Lensman who took Iwo Jima pic dies
Lensman who took Iwo Jima pic dies
Photographer Joe Rosenthal, who won a Pulitzer Prize for his immortal image of Iwo Jima flag-raising died on Sunday.

San Francisco: Photographer Joe Rosenthal, who won a Pulitzer Prize for his immortal image of six World War II servicemen raising an American flag over battle-scarred Iwo Jima, died on Sunday. He was 94.

Rosenthal died of natural causes at an assisted living facility in the San Francisco suburb of Novato, his daughter, Anne Rosenthal said.

"He was a good and honest man, he had real integrity," Anne Rosenthal said.

His photo, taken for The Associated Press on February 23, 1945, became the model for the Iwo Jima Memorial near Arlington National Cemetery in Virginia. The memorial, dedicated in 1954 and known officially as the Marine Corps War Memorial, commemorates the Marines who died taking the Pacific island in World War II.

The photo was listed in 1999 at No 68 on a New York University survey of 100 examples of the best journalism of the century.

The photo actually shows the second raising of the flag that day on Mount Suribachi on the Japanese island. The first flag had been deemed too small.

"What I see behind the photo is what it took to get up to those heights - the kind of devotion to their country that those young men had, and the sacrifices they made," Rosenthal once said and added, "I take some gratification in being a little part of what the US stands for."

He liked to call himself "a guy who was up in the big leagues for a cup of coffee at one time."

The picture was an inspiration for Thomas E Franklin of The Record of Bergen County, NJ, who took the photo of three firefighters raising a flag amid the ruins of the World Trade Center on September 11, 2001.

Franklin said he instantly saw the similarities with the Iwo Jima photo as he looked through his lens.
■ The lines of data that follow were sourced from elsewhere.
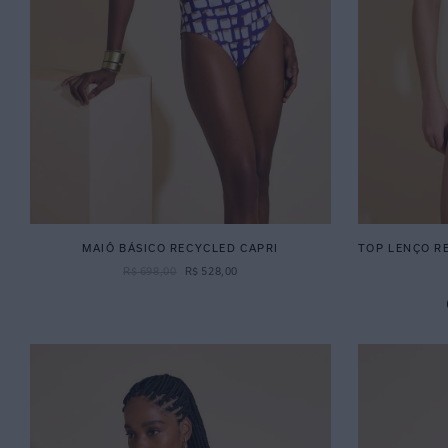
MAIÔ BÁSICO RECYCLED CAPRI
TOP LENÇO R
R$
698
,
00
R$
528
,
00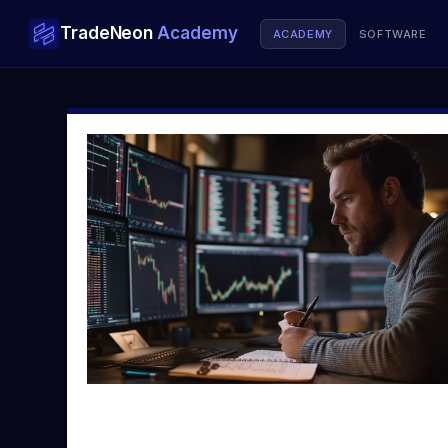
TradeNeon
Academy
ACADEMY
SOFTWARE
AUSBILDUNGEN
Swingtrading
Mittelfristiger Handel · 12 Monate
Daytrading
Intraday Handel · 12 Monate
Strategiegespräch buchen →
KURSE
Dealer Hedging
Auf den Spuren der Market Maker
Aktienhandel
Analyse lernen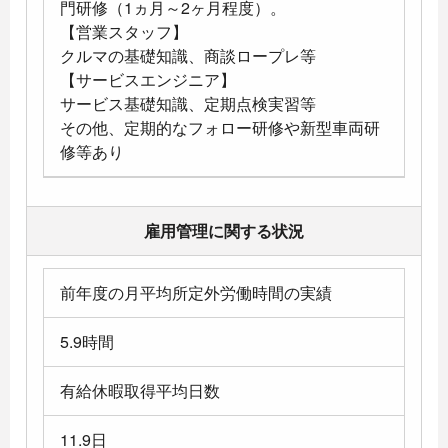
門研修（1ヵ月～2ヶ月程度）。
【営業スタッフ】
クルマの基礎知識、商談ロープレ等
【サービスエンジニア】
サービス基礎知識、定期点検実習等
その他、定期的なフォロー研修や新型車両研
修等あり
雇用管理に関する状況
前年度の月平均所定外労働時間の実績
5.9時間
有給休暇取得平均日数
11.9日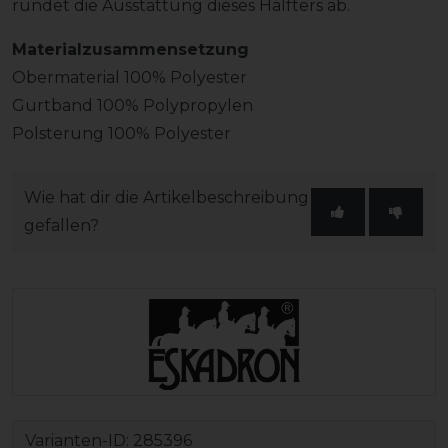
rundet die Ausstattung dieses Halfters ab.
Materialzusammensetzung
Obermaterial 100% Polyester
Gurtband 100% Polypropylen
Polsterung 100% Polyester
Wie hat dir die Artikelbeschreibung
gefallen?
Varianten-ID:
285396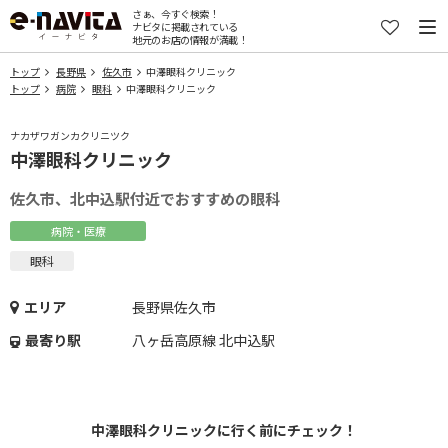
さぁ、今すぐ検索！
ナビタに掲載されている
地元のお店の情報が満載！
トップ
長野県
佐久市
中澤眼科クリニック
トップ
病院
眼科
中澤眼科クリニック
ナカザワガンカクリニツク
中澤眼科クリニック
佐久市、北中込駅付近でおすすめの眼科
病院・医療
眼科
エリア
長野県佐久市
最寄り駅
八ヶ岳高原線 北中込駅
中澤眼科クリニックに行く前にチェック！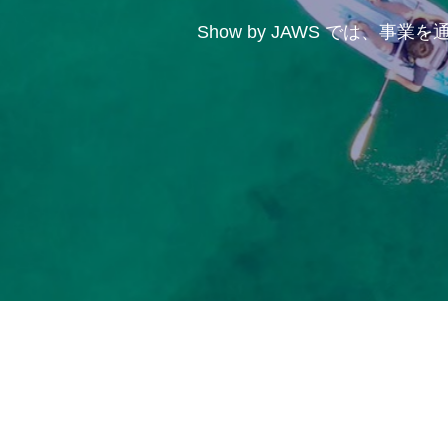
Show by JAWS では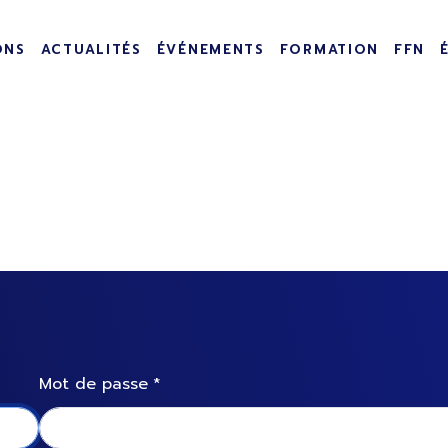
incipale
ONS
ACTUALITÉS
ÉVÉNEMENTS
FORMATION
FFN
Mot de passe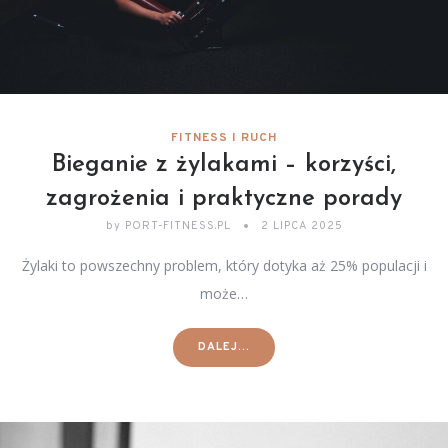
FITNESS I RUCH
Bieganie z żylakami – korzyści,
zagrożenia i praktyczne porady
by
PORT-FITNESS.PL
2 LIPCA 2025
Żylaki to powszechny problem, który dotyka aż 25% populacji i
może…
DALEJ...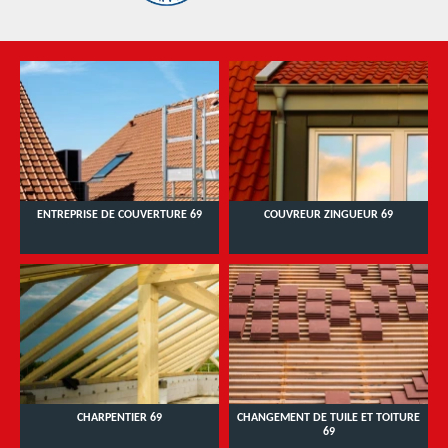
ENTREPRISE DE COUVERTURE 69
COUVREUR ZINGUEUR 69
CHARPENTIER 69
CHANGEMENT DE TUILE ET TOITURE
69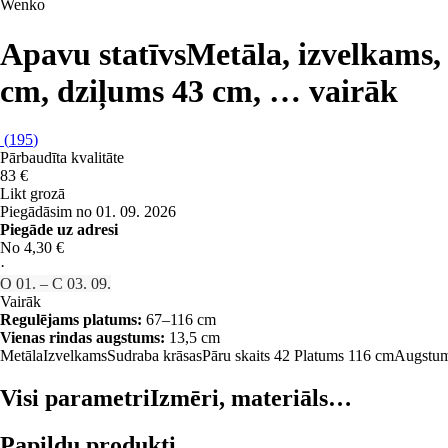
Wenko
Apavu statīvs
Metāla, izvelkams,
cm, dziļums 43 cm
, …
vairāk
(
195
)
Pārbaudīta kvalitāte
83 €
Likt grozā
Piegādāsim no 01. 09. 2026
Piegāde uz adresi
No 4,30 €
·
O 01. – C 03. 09.
Vairāk
Regulējams platums:
67–116 cm
Vienas rindas augstums:
13,5 cm
Metāla
Izvelkams
Sudraba krāsas
Pāru skaits 42
Platums 116 cm
Augstum
Visi parametri
Izmēri, materiāls…
Papildu produkti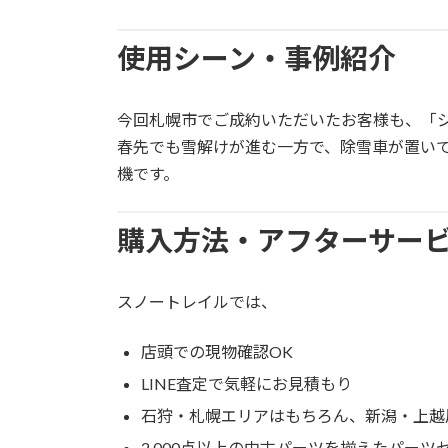
使用シーン・事例紹介
今回札幌市でご成約いただいたお客様も、「
春先でも雪解けが進む一方で、除雪車が置い
機です。
購入方法・アフターサー
スノートレイルでは、
店頭での現物確認OK
LINE査定で気軽にお見積もり
石狩・札幌エリアはもちろん、新潟・上越
2,000点以上の中古パーツを揃えたパーツ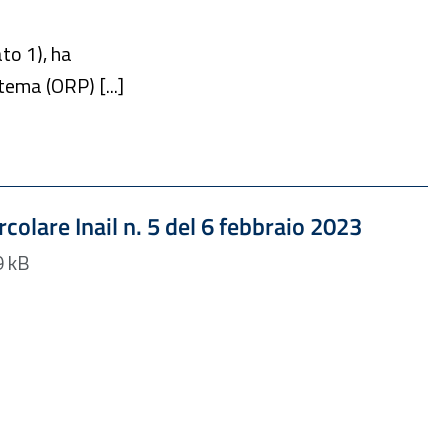
to 1), ha
tema (ORP) [...]
Formato PDF — Dimensione 110.69 kB
ircolare Inail n. 5 del 6 febbraio 2023
Formato PDF — 110.69 kB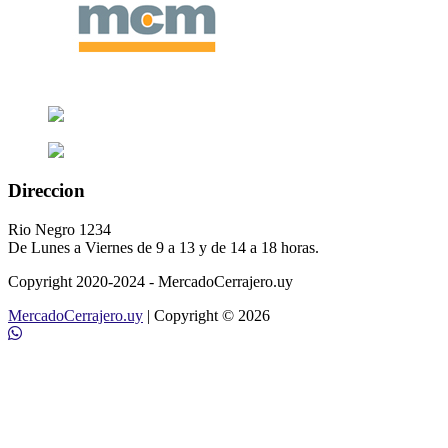
Direccion
Rio Negro 1234
De Lunes a Viernes de 9 a 13 y de 14 a 18 horas.
Copyright 2020-2024 - MercadoCerrajero.uy
MercadoCerrajero.uy
| Copyright © 2026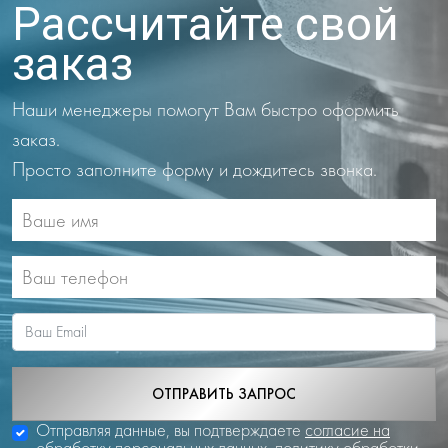
Рассчитайте свой
заказ
Наши менеджеры помогут Вам быстро оформить
заказ.
Просто заполните форму и дождитесь звонка.
ОТПРАВИТЬ ЗАПРОС
Отправляя данные, вы подтверждаете
согласие на
обработку персональных данных
,
политику обработки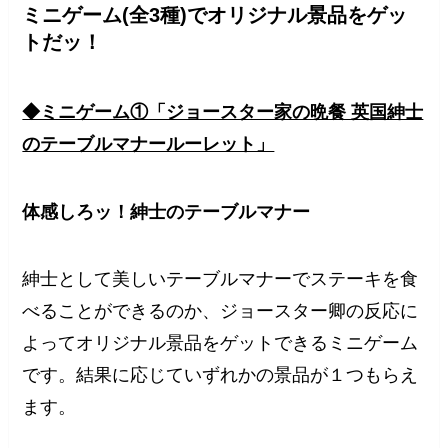
ミニゲーム(全3種)でオリジナル景品をゲッ
トだッ！
◆ミニゲーム①「ジョースター家の晩餐 英国紳士
のテーブルマナールーレット」
体感しろッ！紳士のテーブルマナー
紳士として美しいテーブルマナーでステーキを食
べることができるのか、ジョースター卿の反応に
よってオリジナル景品をゲットできるミニゲーム
です。結果に応じていずれかの景品が１つもらえ
ます。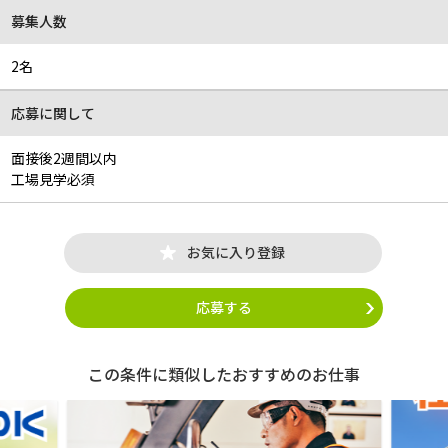
募集人数
2名
応募に関して
面接後2週間以内
工場見学必須
お気に入り登録
応募する
この条件に類似したおすすめのお仕事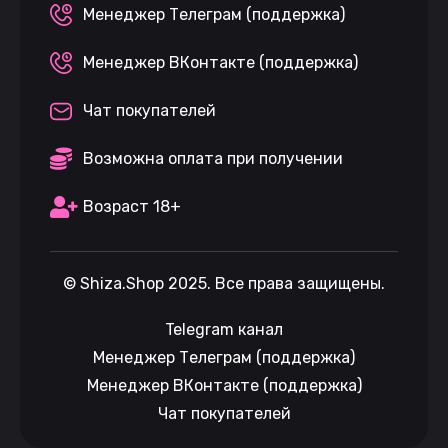
Менеджер Телеграм (поддержка)
Менеджер ВКонтакте (поддержка)
Чат покупателей
Возможна оплата при получении
Возраст 18+
©
Shiza.Shop
2025. Все права защищены.
Telegram канал
Менеджер Телеграм (поддержка)
Менеджер ВКонтакте (поддержка)
Чат покупателей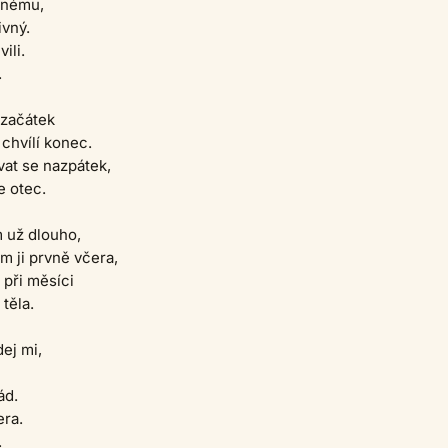
vnému,
ivný.
ili.
.
 začátek
chvílí konec.
at se nazpátek,
e otec.
m už dlouho,
em ji prvně včera,
 při měsíci
těla.
dej mi,
ád.
era.
.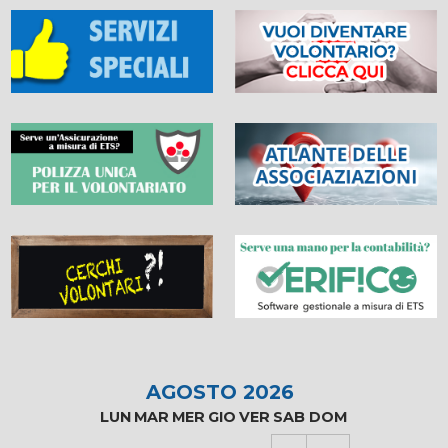
AGOSTO 2026
LUN
MAR
MER
GIO
VER
SAB
DOM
Franklin's photo, distributed worldwide by the AP, was a finalist in 2002 for the Pulitzer Prize in breaking news photography.

The AP photo quickly became the subject of posters, war-bond drives and a US postage stamp.

Rosenthal left the AP later in 1945 to join the San Francisco Chronicle, where he worked as a photographer for 35 years before retiring.

"He was short in stature but that was about it. He had a lot of nerve," said John O'Hara, a retired photographer who worked with Rosenthal at the San Francisco Chronicle.

Rosenthal's famous picture kept him busy for years, and he continued to get requests for prints decades after the shutter clicked. He said he was always flattered by the tumult surrounding the shot, but added, "I'd rather just lie down and listen to a ball game."

Rosenthal was born in 1911 in Washington, DC.